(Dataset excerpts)

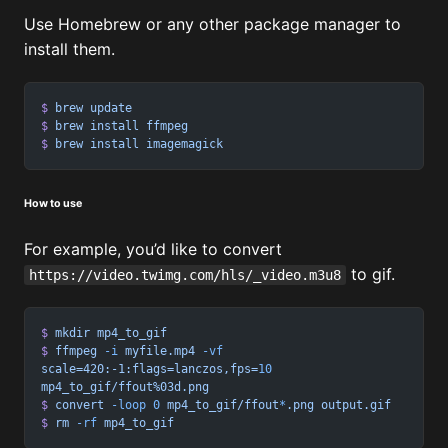
Use Homebrew or any other package manager to
install them.
$
 brew
 update
$
 brew
 install
 ffmpeg
$
 brew
 install
 imagemagick
How to use
For example, you’d like to convert
to gif.
https://video.twimg.com/hls/_video.m3u8
$
 mkdir
 mp4_to_gif
$
 ffmpeg
 -i
 myfile.mp4
 -vf
scale=420:-1:flags=lanczos,fps=
10
mp4_to_gif/ffout%03d.png
$
 convert
 -loop
 0
 mp4_to_gif/ffout
*
.png
 output.gif
$
 rm
 -rf
 mp4_to_gif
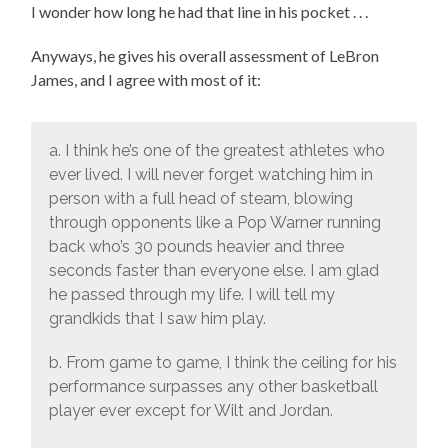
I wonder how long he had that line in his pocket . . .
Anyways, he gives his overall assessment of LeBron
James, and I agree with most of it:
a. I think he’s one of the greatest athletes who
ever lived. I will never forget watching him in
person with a full head of steam, blowing
through opponents like a Pop Warner running
back who’s 30 pounds heavier and three
seconds faster than everyone else. I am glad
he passed through my life. I will tell my
grandkids that I saw him play.
b. From game to game, I think the ceiling for his
performance surpasses any other basketball
player ever except for Wilt and Jordan.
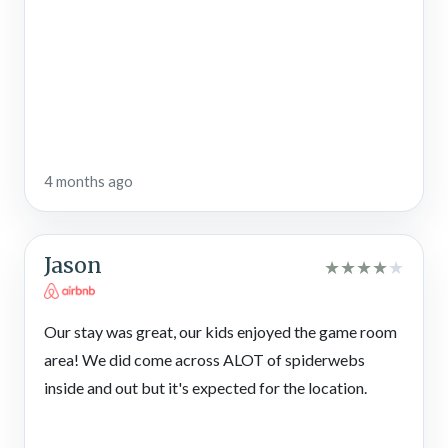
4 months ago
Jason
★
★
★
★
★
Our stay was great, our kids enjoyed the game room
area! We did come across ALOT of spiderwebs
inside and out but it's expected for the location.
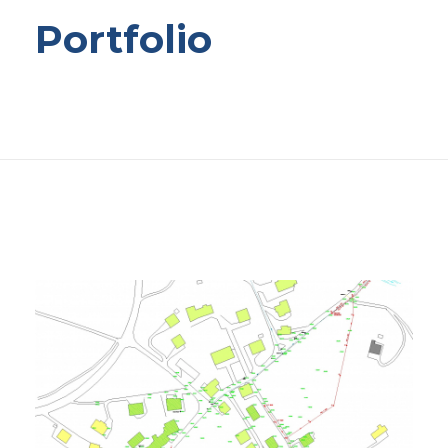
Portfolio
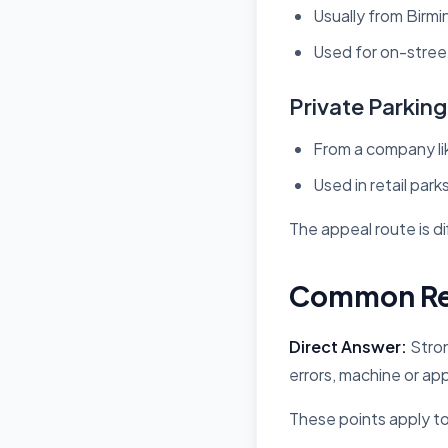
Usually from Birmi
Used for on-street
Private Parkin
From a company l
Used in retail park
The appeal route is dif
Common Rea
Direct Answer:
Stron
errors, machine or ap
These points apply to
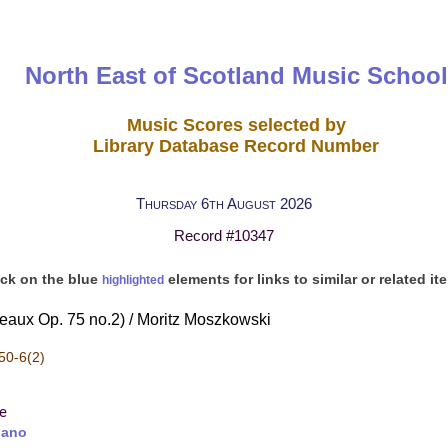
North East of Scotland Music School
Music Scores selected by
Library Database Record Number
Thursday 6th August 2026
Record #10347
ick on the blue
elements for links to similar or related it
highlighted
ceaux Op. 75 no.2) / Moritz Moszkowski
50-6(2)
re
iano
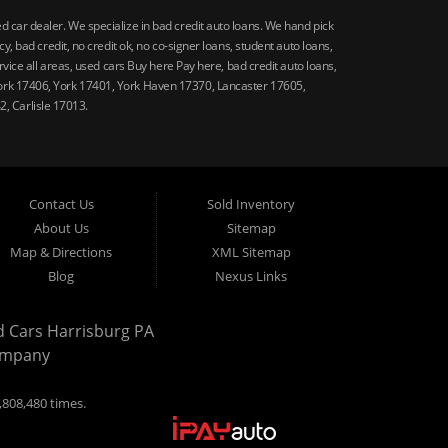
car dealer. We specialize in bad credit auto loans. We hand pick
 bad credit, no credit ok, no co-signer loans, student auto loans,
vice all areas, used cars Buy here Pay here, bad credit auto loans,
ork 17406, York 17401, York Haven 17370, Lancaster 17605,
, Carlisle 17013.
Contact Us
Sold Inventory
About Us
Sitemap
Map & Directions
XML Sitemap
Blog
Nexus Links
d Cars Harrisburg PA
ompany
,808,480 times.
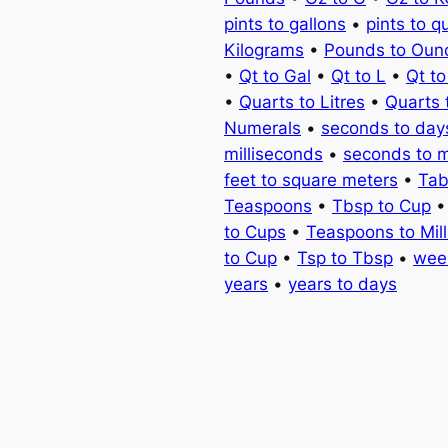
pints to gallons
•
pints to q
Kilograms
•
Pounds to Oun
•
Qt to Gal
•
Qt to L
•
Qt t
•
Quarts to Litres
•
Quarts 
Numerals
•
seconds to day
milliseconds
•
seconds to 
feet to square meters
•
Tab
Teaspoons
•
Tbsp to Cup
to Cups
•
Teaspoons to Milli
to Cup
•
Tsp to Tbsp
•
wee
years
•
years to days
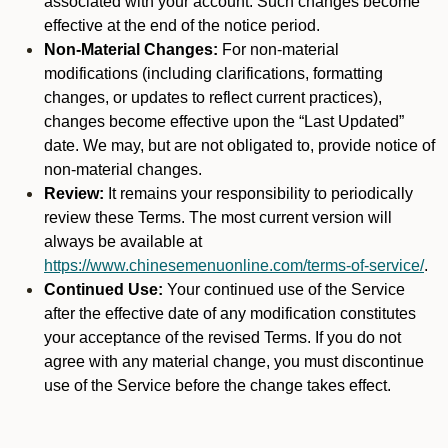
associated with your account. Such changes become
effective at the end of the notice period.
Non-Material Changes:
For non-material
modifications (including clarifications, formatting
changes, or updates to reflect current practices),
changes become effective upon the “Last Updated”
date. We may, but are not obligated to, provide notice of
non-material changes.
Review:
It remains your responsibility to periodically
review these Terms. The most current version will
always be available at
https://www.chinesemenuonline.com/terms-of-service/
.
Continued Use:
Your continued use of the Service
after the effective date of any modification constitutes
your acceptance of the revised Terms. If you do not
agree with any material change, you must discontinue
use of the Service before the change takes effect.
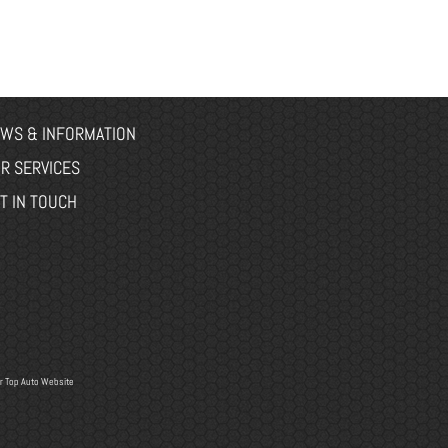
WS & INFORMATION
R SERVICES
T IN TOUCH
r
Top Auto Website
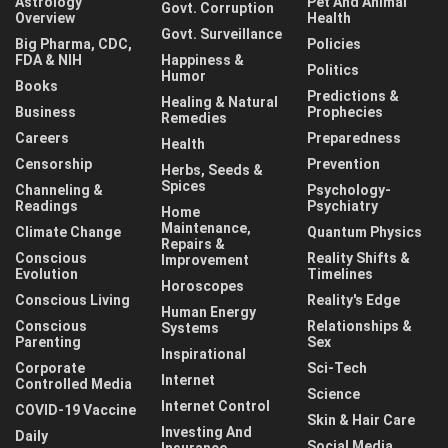
Astrology
Pet And Animal
Govt. Corruption
Overview
Health
Govt. Surveillance
Big Pharma, CDC,
Policies
FDA & NIH
Happiness &
Politics
Humor
Books
Predictions &
Healing & Natural
Business
Prophecies
Remedies
Careers
Preparedness
Health
Censorship
Prevention
Herbs, Seeds &
Spices
Channeling &
Psychology-
Readings
Psychiatry
Home
Maintenance,
Climate Change
Quantum Physics
Repairs &
Conscious
Reality Shifts &
Improvement
Evolution
Timelines
Horoscopes
Conscious Living
Reality's Edge
Human Energy
Conscious
Relationships &
Systems
Parenting
Sex
Inspirational
Corporate
Sci-Tech
Internet
Controlled Media
Science
Internet Control
COVID-19 Vaccine
Skin & Hair Care
Investing And
Daily
Social Media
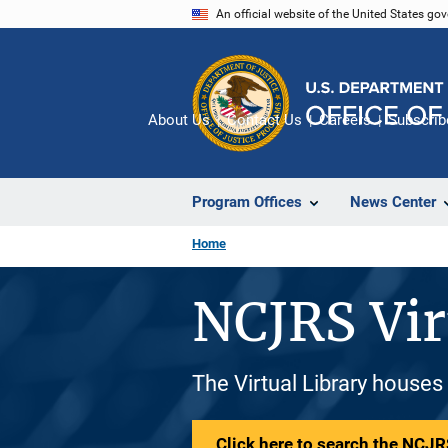
Skip
An official website of the United States go
to
main
content
About Us
Contact Us
Careers
Subscrib
Program Offices
News Center
Home
NCJRS Vir
The Virtual Library houses
Click here to search the NCJRS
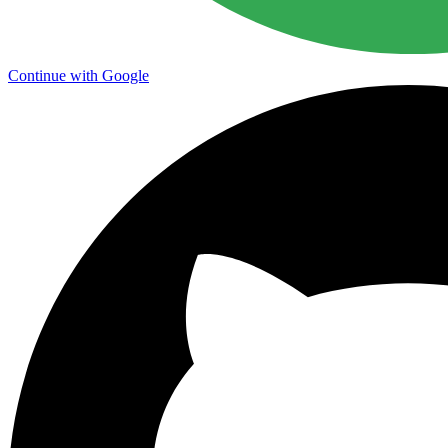
Continue with Google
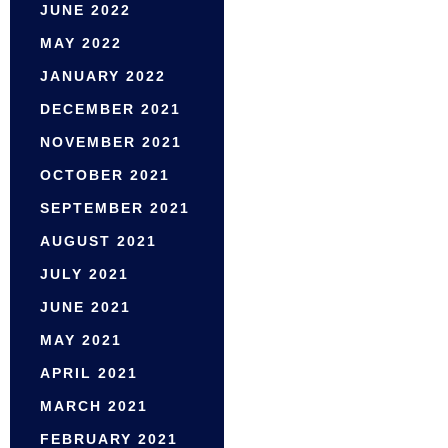
JUNE 2022
MAY 2022
JANUARY 2022
DECEMBER 2021
NOVEMBER 2021
OCTOBER 2021
SEPTEMBER 2021
AUGUST 2021
JULY 2021
JUNE 2021
MAY 2021
APRIL 2021
MARCH 2021
FEBRUARY 2021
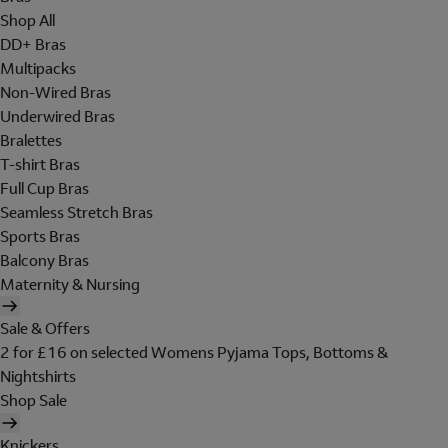
Shop All
DD+ Bras
Multipacks
Non-Wired Bras
Underwired Bras
Bralettes
T-shirt Bras
Full Cup Bras
Seamless Stretch Bras
Sports Bras
Balcony Bras
Maternity & Nursing
Sale & Offers
2 for £16 on selected Womens Pyjama Tops, Bottoms &
Nightshirts
Shop Sale
Knickers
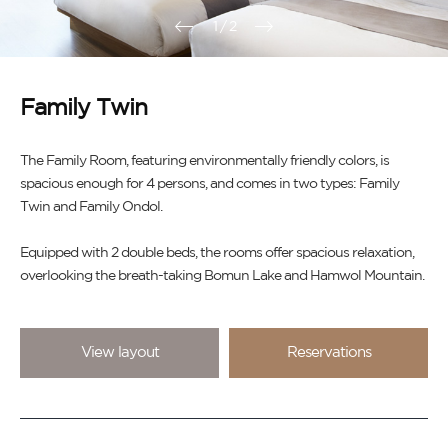
1
/
2
Family Twin
The Family Room, featuring environmentally friendly colors, is
spacious enough for 4 persons, and comes in two types: Family
Twin and Family Ondol.
Equipped with 2 double beds, the rooms offer spacious relaxation,
overlooking the breath-taking Bomun Lake and Hamwol Mountain.
View layout
Reservations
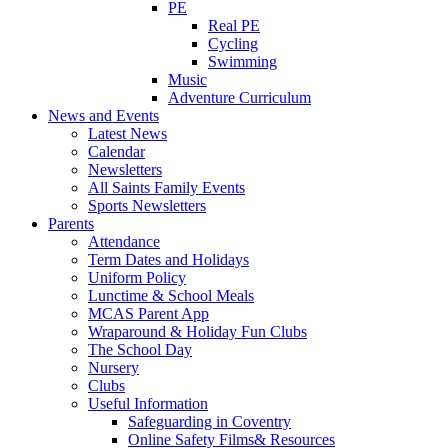
PE
Real PE
Cycling
Swimming
Music
Adventure Curriculum
News and Events
Latest News
Calendar
Newsletters
All Saints Family Events
Sports Newsletters
Parents
Attendance
Term Dates and Holidays
Uniform Policy
Lunctime & School Meals
MCAS Parent App
Wraparound & Holiday Fun Clubs
The School Day
Nursery
Clubs
Useful Information
Safeguarding in Coventry
Online Safety Films& Resources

§ **Task details**:
The answer should be a single number: how many lines in the records contain "School".

§ **Answer**:
3